New (cheap) carb, fuel lines/filter, primer bulb, air cleaner. From cold, with choke, fires-- maybe not easily-- but after 3-7 pulls. Then put on partial choke, and several more pulls later will generally start and run. Then choke off. 

But it idles too high and I can't get idle low enough to stop spinning head, without killing it. Once it dies, can't seem to get it started again until next day. Spark plug looked dry. Doesn't matter if I then choke it, partially choke it, keep pulling with throttle wide open, etc. Won't fire or start.

Should I keep looking at carb/tuning, or elsewhere? Coil (looks fun to get to)? Or?

Thanks!


----------



## 1Alpha1 (Jun 1, 2017)

Possible air leak?


----------



## tab_a (Jun 2, 2017)

Maybe--I don't know. Where? Do have new gaskets both sides of the carb. 

Thanks.


----------



## sawfun (Jun 2, 2017)

Try a new carb? My fs250 won't idle down consistently and has no air leak. I rebuilt the carb and the dealer I bought it from new did the same and it still has issues. I bought a new Zama for it but haven't had the time to install it yet.


----------



## 1Alpha1 (Jun 2, 2017)

Maybe go over things one more time, to make sure they are properly installed.
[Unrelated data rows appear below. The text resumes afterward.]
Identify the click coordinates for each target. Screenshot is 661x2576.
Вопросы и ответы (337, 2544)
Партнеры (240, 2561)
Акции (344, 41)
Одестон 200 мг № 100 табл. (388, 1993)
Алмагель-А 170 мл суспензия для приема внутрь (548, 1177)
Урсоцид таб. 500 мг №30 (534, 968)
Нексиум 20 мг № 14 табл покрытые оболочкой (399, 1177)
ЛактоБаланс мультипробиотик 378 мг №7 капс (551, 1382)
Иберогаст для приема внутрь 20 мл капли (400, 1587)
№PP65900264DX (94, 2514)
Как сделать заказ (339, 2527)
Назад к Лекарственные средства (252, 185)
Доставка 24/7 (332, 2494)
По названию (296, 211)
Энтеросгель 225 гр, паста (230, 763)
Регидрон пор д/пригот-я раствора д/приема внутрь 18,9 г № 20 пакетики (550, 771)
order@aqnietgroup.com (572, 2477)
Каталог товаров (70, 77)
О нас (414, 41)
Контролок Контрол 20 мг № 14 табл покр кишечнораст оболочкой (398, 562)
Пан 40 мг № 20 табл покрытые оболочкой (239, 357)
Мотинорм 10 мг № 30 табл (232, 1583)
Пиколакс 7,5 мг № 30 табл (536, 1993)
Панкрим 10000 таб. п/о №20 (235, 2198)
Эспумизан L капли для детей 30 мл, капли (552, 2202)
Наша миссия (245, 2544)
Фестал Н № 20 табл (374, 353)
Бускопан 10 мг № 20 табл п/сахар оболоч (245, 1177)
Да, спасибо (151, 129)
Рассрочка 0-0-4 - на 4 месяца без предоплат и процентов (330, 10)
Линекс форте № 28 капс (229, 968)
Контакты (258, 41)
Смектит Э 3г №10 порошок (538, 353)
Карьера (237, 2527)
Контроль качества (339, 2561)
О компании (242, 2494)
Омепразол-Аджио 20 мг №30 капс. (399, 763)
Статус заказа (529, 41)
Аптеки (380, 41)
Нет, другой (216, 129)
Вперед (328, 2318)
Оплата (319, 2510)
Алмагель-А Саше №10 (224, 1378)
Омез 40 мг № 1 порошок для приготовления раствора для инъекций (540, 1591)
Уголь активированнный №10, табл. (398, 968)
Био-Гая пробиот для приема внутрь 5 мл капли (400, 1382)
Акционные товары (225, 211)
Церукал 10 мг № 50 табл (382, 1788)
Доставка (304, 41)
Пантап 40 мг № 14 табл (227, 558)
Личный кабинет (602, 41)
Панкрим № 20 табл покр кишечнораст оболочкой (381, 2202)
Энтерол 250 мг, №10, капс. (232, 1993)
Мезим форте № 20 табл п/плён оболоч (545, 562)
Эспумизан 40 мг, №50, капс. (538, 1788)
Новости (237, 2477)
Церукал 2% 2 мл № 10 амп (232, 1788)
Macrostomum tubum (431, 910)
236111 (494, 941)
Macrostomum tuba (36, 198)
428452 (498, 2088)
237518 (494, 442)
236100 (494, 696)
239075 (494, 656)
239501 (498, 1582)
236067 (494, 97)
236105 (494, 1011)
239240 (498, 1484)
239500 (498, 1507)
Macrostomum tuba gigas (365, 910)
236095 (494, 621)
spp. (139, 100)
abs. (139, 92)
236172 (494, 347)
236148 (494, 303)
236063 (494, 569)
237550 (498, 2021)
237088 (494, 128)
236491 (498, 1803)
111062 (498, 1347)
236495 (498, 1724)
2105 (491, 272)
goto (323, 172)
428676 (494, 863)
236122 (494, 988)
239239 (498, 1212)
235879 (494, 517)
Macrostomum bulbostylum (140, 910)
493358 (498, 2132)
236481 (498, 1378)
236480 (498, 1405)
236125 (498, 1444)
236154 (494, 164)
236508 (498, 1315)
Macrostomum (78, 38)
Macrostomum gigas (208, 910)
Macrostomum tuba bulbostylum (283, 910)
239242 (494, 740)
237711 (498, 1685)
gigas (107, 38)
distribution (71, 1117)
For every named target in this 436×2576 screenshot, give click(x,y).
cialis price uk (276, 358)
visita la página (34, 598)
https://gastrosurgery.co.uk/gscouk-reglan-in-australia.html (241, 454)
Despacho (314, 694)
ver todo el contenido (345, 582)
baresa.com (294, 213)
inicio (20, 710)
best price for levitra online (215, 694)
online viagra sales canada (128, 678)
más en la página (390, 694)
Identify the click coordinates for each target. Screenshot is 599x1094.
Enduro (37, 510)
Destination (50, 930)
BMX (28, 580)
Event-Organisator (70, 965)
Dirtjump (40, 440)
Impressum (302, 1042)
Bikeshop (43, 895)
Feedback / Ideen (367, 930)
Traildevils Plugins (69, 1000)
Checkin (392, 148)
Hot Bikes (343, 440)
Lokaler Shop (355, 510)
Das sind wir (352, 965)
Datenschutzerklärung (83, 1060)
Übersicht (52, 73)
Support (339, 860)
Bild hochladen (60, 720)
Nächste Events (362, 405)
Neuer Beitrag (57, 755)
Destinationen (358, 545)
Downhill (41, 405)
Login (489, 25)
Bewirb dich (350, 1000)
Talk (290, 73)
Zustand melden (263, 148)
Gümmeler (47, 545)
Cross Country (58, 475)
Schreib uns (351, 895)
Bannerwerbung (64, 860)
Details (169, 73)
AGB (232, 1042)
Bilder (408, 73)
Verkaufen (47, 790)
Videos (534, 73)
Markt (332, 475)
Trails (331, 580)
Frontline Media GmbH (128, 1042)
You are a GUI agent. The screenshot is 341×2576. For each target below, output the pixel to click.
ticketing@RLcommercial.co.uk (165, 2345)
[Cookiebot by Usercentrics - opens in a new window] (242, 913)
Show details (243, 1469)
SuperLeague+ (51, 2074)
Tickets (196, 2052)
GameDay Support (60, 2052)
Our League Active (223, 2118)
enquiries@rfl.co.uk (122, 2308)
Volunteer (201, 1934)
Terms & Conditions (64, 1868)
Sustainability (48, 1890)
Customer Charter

Years ago, I rebuilt a carb on a Honda m/c. Straight-forward procedure and no big deal. Or, so I thought. Bike would start but ran real crappy. Pulled the carb off again, tore it back down, and then put it back together.

As far as I can recall, I didn't find anything wrong. Put it back on the bike, fired it back up and it ran great.


----------



## woodlandcammies (Jun 9, 2017)

I'm not sure about the stihls but I had an echo with the same issue. Had a plastic base under the carb that had a hairline crack that I didn't see until I pull it off. Had a saw with the same issue.


----------